Arguably, medical scandals are not India’s monopoly. They have erupted in several other countries as well. In 2021, a French court found pharma giant Servier guilty of “aggravated fraud” and “involuntary manslaughter” over a diabetes and weight loss pill blamed for hundreds of deaths in one of the country’s worst health scandals.
But it would be dangerous whataboutery to argue that because medical scandals have happened elsewhere, we must close our eyes to the lapses in India. At stake are human lives, within and outside the country, and India’s reputation.
“India must put its house in order”, says Mohan Rao, a public health expert and former professor at Jawaharlal Nehru University’s Centre of Social Medicine and Community Health. In India, Mr Rao points out, “the State has done well when it comes to helping the country emerge as the provider of low-cost generic drugs and vaccines. But it has not done a good job when it comes to the regulatory framework, that is regulation of manufacture and distribution of medicines”.
The regulatory system is under-funded, without the proper equipment, laboratory capacity and human resources.

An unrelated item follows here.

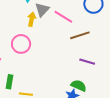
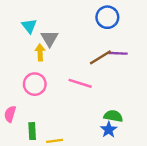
pink line: (63, 17) -> (80, 83), moved
purple line: (87, 62) -> (118, 53), moved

There is also the issue of pressure on the government to protect small-scale industry. This, as Mr Rao notes, is short-sighted if such protection comes at the cost of quality.

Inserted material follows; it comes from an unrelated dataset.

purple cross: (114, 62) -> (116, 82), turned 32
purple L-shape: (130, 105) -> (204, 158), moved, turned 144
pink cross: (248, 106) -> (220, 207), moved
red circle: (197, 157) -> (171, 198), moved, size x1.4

India is justifiably proud of being the world’s pharmacy, its main generic drugs supplier. But it must take the spate of regulatory warnings more seriously. It’s true that multinational pharma companies have a strong business rivalry with India’s low-cost generic drug makers. It is equally true that many Indian pharma companies are cavalier about good manufacturing practices. This is unacceptable. We must recognise that cost-cutting and lapses in safety in manufacturing medicines affect everyone, within and outside India. India’s drug regulators must do a better job to detect non-standard quality drugs before an international alert. They must also show zero-tolerance for deviations from safety norms.